Assignment
Once the line with "DVNE – MY DILIGENCE" is found in the entries below, repeat it and each following line exactly, up to and including the line with "bagages ; les". Add no other lines.

Records for the task

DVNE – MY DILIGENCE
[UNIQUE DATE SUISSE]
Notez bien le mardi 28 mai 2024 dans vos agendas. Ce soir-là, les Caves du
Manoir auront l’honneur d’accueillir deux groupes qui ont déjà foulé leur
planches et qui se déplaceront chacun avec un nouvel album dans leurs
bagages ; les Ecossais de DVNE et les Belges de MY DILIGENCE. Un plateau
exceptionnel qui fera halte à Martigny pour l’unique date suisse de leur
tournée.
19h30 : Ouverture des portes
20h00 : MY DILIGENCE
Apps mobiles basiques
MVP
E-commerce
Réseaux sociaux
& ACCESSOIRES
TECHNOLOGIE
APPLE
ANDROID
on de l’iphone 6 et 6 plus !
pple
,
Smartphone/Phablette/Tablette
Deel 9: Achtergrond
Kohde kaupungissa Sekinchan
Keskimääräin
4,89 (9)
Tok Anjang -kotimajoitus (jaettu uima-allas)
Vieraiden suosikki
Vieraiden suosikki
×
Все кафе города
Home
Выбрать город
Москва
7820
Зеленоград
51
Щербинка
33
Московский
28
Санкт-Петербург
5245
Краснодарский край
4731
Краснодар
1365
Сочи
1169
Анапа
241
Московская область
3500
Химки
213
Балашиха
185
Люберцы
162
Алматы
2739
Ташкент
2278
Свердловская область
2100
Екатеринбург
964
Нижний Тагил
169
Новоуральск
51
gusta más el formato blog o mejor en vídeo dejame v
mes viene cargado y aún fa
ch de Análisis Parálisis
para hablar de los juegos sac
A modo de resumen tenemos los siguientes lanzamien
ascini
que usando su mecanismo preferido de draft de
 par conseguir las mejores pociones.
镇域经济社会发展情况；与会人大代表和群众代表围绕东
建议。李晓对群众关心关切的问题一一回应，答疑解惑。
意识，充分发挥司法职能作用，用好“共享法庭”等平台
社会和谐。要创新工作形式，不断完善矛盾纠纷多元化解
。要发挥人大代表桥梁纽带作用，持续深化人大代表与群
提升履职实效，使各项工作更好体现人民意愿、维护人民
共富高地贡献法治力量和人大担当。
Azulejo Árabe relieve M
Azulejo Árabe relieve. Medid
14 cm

---

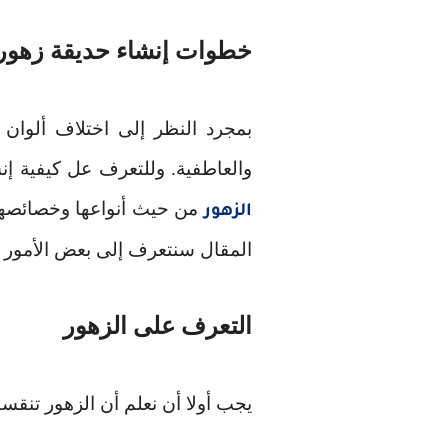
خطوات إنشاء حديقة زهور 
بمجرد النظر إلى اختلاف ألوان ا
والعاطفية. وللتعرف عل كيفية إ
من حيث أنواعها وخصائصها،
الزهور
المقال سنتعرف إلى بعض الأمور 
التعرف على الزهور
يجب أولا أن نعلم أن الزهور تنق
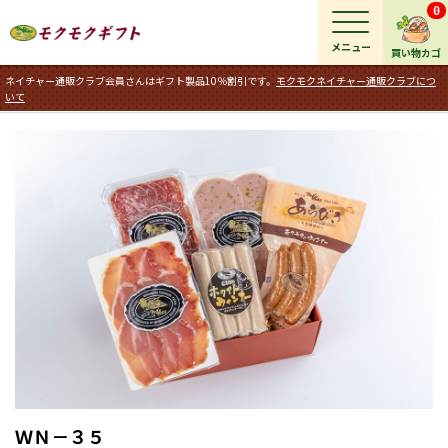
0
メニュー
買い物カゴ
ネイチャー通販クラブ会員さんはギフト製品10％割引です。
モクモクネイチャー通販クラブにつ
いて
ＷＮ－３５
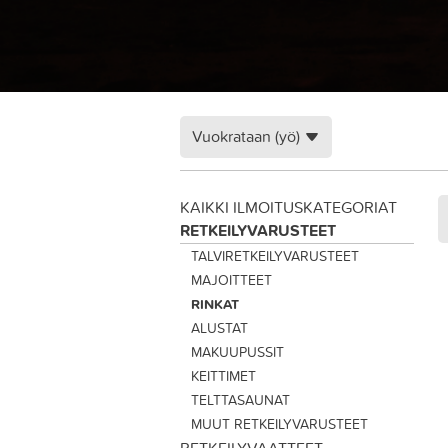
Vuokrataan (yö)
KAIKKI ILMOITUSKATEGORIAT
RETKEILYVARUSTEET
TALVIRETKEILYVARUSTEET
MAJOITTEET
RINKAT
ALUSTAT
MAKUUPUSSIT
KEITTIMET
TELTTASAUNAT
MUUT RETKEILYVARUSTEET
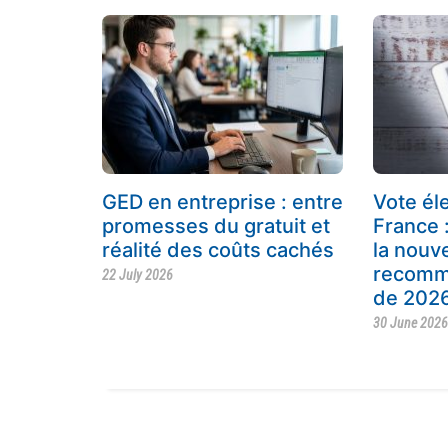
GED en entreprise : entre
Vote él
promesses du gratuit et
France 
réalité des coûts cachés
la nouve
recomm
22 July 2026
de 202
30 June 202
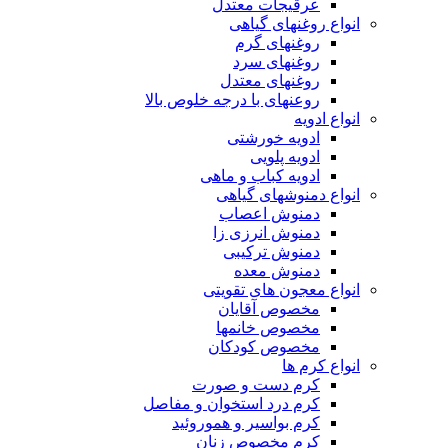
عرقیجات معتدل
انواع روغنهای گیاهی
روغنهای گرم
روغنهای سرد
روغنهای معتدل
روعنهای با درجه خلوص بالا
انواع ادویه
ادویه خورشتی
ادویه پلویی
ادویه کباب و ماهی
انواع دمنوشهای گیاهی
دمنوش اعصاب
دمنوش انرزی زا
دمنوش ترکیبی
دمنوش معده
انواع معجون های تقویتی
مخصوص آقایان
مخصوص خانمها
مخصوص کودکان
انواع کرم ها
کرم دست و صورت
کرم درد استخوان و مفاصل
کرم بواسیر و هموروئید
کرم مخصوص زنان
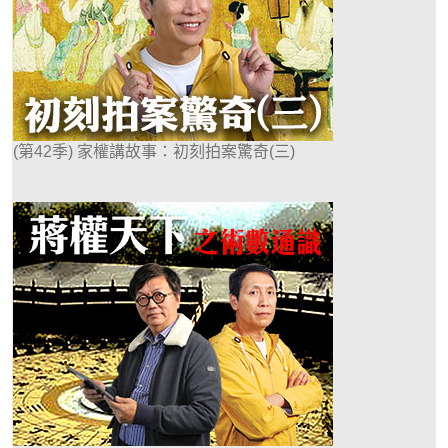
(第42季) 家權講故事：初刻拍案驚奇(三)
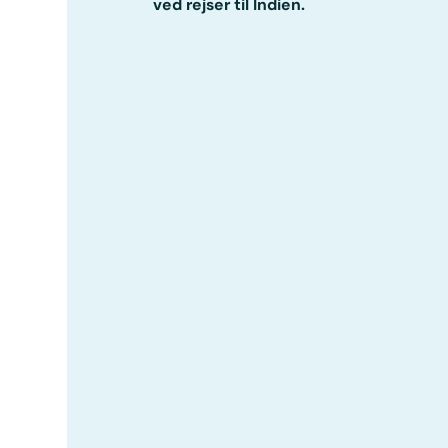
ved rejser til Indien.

Response below
DVNE – MY DILIGENCE
[UNIQUE DATE SUISSE]
Notez bien le mardi 28 mai 2024 dans vos agendas. Ce soir-là, les Caves du
Manoir auront l’honneur d’accueillir deux groupes qui ont déjà foulé leur
planches et qui se déplaceront chacun avec un nouvel album dans leurs
bagages ; les Ecossais de DVNE et les Belges de MY DILIGENCE. Un plateau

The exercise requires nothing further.